Mis en ligne le mardi 28 décembre 2021


Cour du travail de Bruxelles, 27 mai 2021, R.G. 2019/AB/744

Terra Laboris

Dans un arrêt du 27 mai 2021, la Cour du travail de Bruxelles rappelle l’apport de la Cour de cassation dans la détermination de la même unité technique d’exploitation visée à la loi – programme (I) du 24 décembre 2002 permettant la réduction des cotisations de sécurité sociale au titre de réduction groupe – cible « premiers engagements ».

Les faits

Un titulaire de profession libérale a engagé une secrétaire en 2016. Il s’associe ultérieurement avec d’autres confrères et forme un S.C.I.V. La secrétaire poursuit ses prestations de travail normalement. Un nouveau contrat de travail est signé avec la société. Intervient alors un transfert de siège social.

La société décide d’appliquer pour l’intéressée une réduction de cotisations sociales groupe – cible « premiers engagements ». Cette situation est rectifiée par l’ONSS au motif qu’il y a même unité technique d’exploitation. L’Office se réfère au fait que l’employeur initial est fondateur et gérant/associé de la société et que l’intéressée, salariée dans un premier temps de la personne physique, a été engagée ensuite par la société. Le critère social est donc rempli. En outre, les activités sont identiques, les adresses sont proches et la même clientèle est dès lors visée. L’Office conclut à l’absence d’augmentation effective de personnel. Le décompte est communiqué.

La procédure

Une procédure est introduite devant le Tribunal du travail francophone de Bruxelles.

Celui-ci a confirmé la décision administrative par jugement du 26 juin 2019.

Cette décision fait l’objet de l’appel de la société, qui demande à titre principal d’ordonner le remboursement de toute somme versée au titre de cotisations suite à l’annulation des réductions groupe – cible et, subsidiairement, de dire pour droit que l’engagement de l’intéressée est la continuité de son premier engagement et qu’il y a lieu de continuer à accorder à la société les réductions en cause.

La décision de la cour

Sur le fond, la cour rappelle les principes utiles, étant la loi – programme (I) du 24 décembre 2002, en ses articles 342 et suivants. Celle-ci a défini la notion d’unité technique d’exploitation (ce qui ne figurait pas dans le texte précédent), s’écartant de la notion définie par la loi du 20 septembre 1948 portant sur l’organisation de l’économie et celle du 4 août 1996 relative au bien-être des travailleurs lors de l’exécution de leur travail.

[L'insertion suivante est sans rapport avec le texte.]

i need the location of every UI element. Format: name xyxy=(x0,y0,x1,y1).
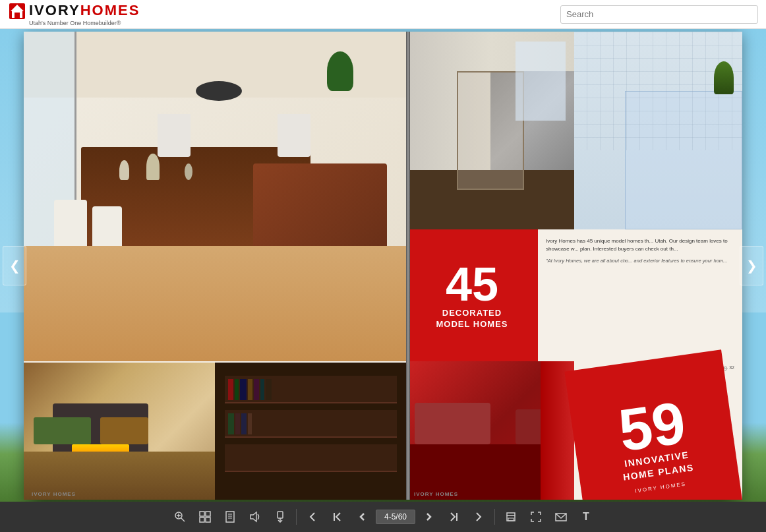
cover-59-number: 59 xyxy=(616,396,688,458)
toolbar-zoom-group xyxy=(168,505,292,529)
share-button[interactable] xyxy=(268,505,292,529)
prev-arrow-icon xyxy=(307,512,318,522)
last-page-button[interactable] xyxy=(442,505,465,529)
cover-59-book: 59 INNOVATIVE HOME PLANS IVORY HOMES xyxy=(564,349,742,500)
print-button[interactable] xyxy=(499,505,523,529)
logo-area: IVORY HOMES Utah's Number One Homebuilde… xyxy=(8,2,140,27)
svg-rect-11 xyxy=(226,512,234,522)
search-input[interactable] xyxy=(560,5,758,24)
logo-homes: HOMES xyxy=(80,3,140,18)
dining-room-image xyxy=(24,32,406,361)
svg-rect-9 xyxy=(200,517,204,522)
print-icon xyxy=(505,511,517,523)
right-page: Featured home: Creighton Traditional in … xyxy=(406,32,742,500)
fullscreen-button[interactable] xyxy=(524,505,548,529)
right-bottom-section: Traditional in Murray, pg. 32 59 INNOVAT… xyxy=(406,361,742,500)
promo-45-box: 45 DECORATED MODEL HOMES xyxy=(406,229,538,361)
next-single-button[interactable] xyxy=(417,505,440,529)
next-single-icon xyxy=(423,512,434,522)
svg-rect-8 xyxy=(206,512,210,516)
single-page-button[interactable] xyxy=(218,505,242,529)
prev-page-button[interactable] xyxy=(301,505,324,529)
viewer-area: ❮ xyxy=(0,29,766,502)
bathroom-image xyxy=(574,32,742,229)
zoom-in-button[interactable] xyxy=(168,505,192,529)
right-page-footer-brand: IVORY HOMES xyxy=(414,491,458,497)
grid-view-button[interactable] xyxy=(193,505,217,529)
svg-rect-2 xyxy=(15,13,20,18)
toolbar: 4-5/60 T xyxy=(0,502,766,532)
logo-house-icon xyxy=(8,2,26,20)
text-button[interactable]: T xyxy=(574,505,598,529)
fullscreen-icon xyxy=(530,511,542,523)
left-bottom-row: IVORY HOMES xyxy=(24,363,406,500)
left-page-footer-brand: IVORY HOMES xyxy=(32,491,76,497)
prev-single-button[interactable] xyxy=(351,505,374,529)
last-page-icon xyxy=(448,512,459,522)
share-icon xyxy=(274,511,286,523)
svg-marker-15 xyxy=(250,512,256,521)
promo-45-subtitle: DECORATED MODEL HOMES xyxy=(436,308,508,330)
right-top-row: Featured home: Creighton Traditional in … xyxy=(406,32,742,229)
zoom-in-icon xyxy=(174,511,186,523)
email-icon xyxy=(555,511,567,523)
right-middle-section: 45 DECORATED MODEL HOMES Ivory Homes has… xyxy=(406,229,742,361)
svg-rect-7 xyxy=(200,512,204,516)
grid-icon xyxy=(199,511,211,523)
sound-icon xyxy=(249,511,261,523)
left-page: IVORY HOMES xyxy=(24,32,406,500)
toolbar-actions-group: T xyxy=(499,505,598,529)
prev-arrow-button[interactable]: ❮ xyxy=(3,246,26,285)
book-spread: IVORY HOMES xyxy=(24,32,742,500)
logo-ivory: IVORY xyxy=(29,3,80,18)
header: IVORY HOMES Utah's Number One Homebuilde… xyxy=(0,0,766,29)
red-living-room-image xyxy=(406,361,574,500)
hallway-image: Featured home: Creighton Traditional in … xyxy=(406,32,574,229)
bookcase-image xyxy=(215,363,406,500)
toolbar-divider-2 xyxy=(494,509,495,525)
svg-rect-16 xyxy=(278,512,283,518)
page-indicator: 4-5/60 xyxy=(376,510,415,524)
text-icon: T xyxy=(583,511,589,523)
sound-button[interactable] xyxy=(243,505,267,529)
toolbar-nav-group: 4-5/60 xyxy=(301,505,490,529)
body-text-quote: "At Ivory Homes, we are all about cho...… xyxy=(546,257,734,264)
cover-59-brand: IVORY HOMES xyxy=(635,481,687,494)
next-page-button[interactable] xyxy=(467,505,490,529)
body-text-p1: Ivory Homes has 45 unique model homes th… xyxy=(546,237,734,253)
first-page-button[interactable] xyxy=(326,505,349,529)
first-page-icon xyxy=(332,512,343,522)
page-icon xyxy=(224,511,236,523)
logo-tagline: Utah's Number One Homebuilder® xyxy=(29,20,140,27)
next-arrow-button[interactable]: ❯ xyxy=(740,246,763,285)
next-arrow-icon xyxy=(473,512,484,522)
chevron-left-icon: ❮ xyxy=(9,258,20,274)
svg-line-4 xyxy=(181,518,185,521)
book-spine xyxy=(406,32,410,500)
promo-45-number: 45 xyxy=(446,260,498,308)
living-room-fireplace-image: IVORY HOMES xyxy=(24,363,215,500)
prev-single-icon xyxy=(357,512,368,522)
svg-rect-10 xyxy=(206,517,210,522)
chevron-right-icon: ❯ xyxy=(746,258,757,274)
email-button[interactable] xyxy=(549,505,573,529)
promo-body-text: Ivory Homes has 45 unique model homes th… xyxy=(538,229,742,361)
toolbar-divider-1 xyxy=(296,509,297,525)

L’arrêt reprend ensuite l’apport de la Cour de cassation en la matière.

Le 29 avril 2013 (Cass., 29 avril 2013, S.12.0096.N), la Cour a considéré qu’il faut examiner si l’entité qui occupe le travailleur nouvellement engagé a des liens sociaux et économiques avec celle qui, au cours des douze mois précédant le nouvel engagement, a occupé un travailleur qui est remplacé par le nouveau travailleur.

Il faut vérifier, selon un arrêt antérieur du 1er février 2010 (Cass., 1er février 2010, S.09.0017.N), si l’entité qui occupe le travailleur nouvellement engagé est socialement et économiquement interdépendante de celle qui occupait le travailleur qu’il remplace.

Un élément pertinent pour l’appréciation des liens sociaux est le transfert de personnel, même si celui-ci est postérieur de plusieurs mois à une rupture de contrat de travail. Il faut que le nouvel engagement soit accompagné d’une réelle création d’emploi dans la même unité technique d’exploitation (Cass., 30 octobre 2006, S.05.0085.N).

Enfin, la cour du travail mais en exergue l’arrêt rendu le 13 mai 2019 (Cass., 13 mai 2019, S.18.0039.N), qui a jugé qu’il convient de faire une comparaison entre l’effectif du personnel de l’U.T.E. au moment de l’entrée en service du nouvel engagé d’une part et le nombre maximal de membres du personnel occupé dans celle-ci au cours des quatre trimestres précédant cet engagement de l’autre.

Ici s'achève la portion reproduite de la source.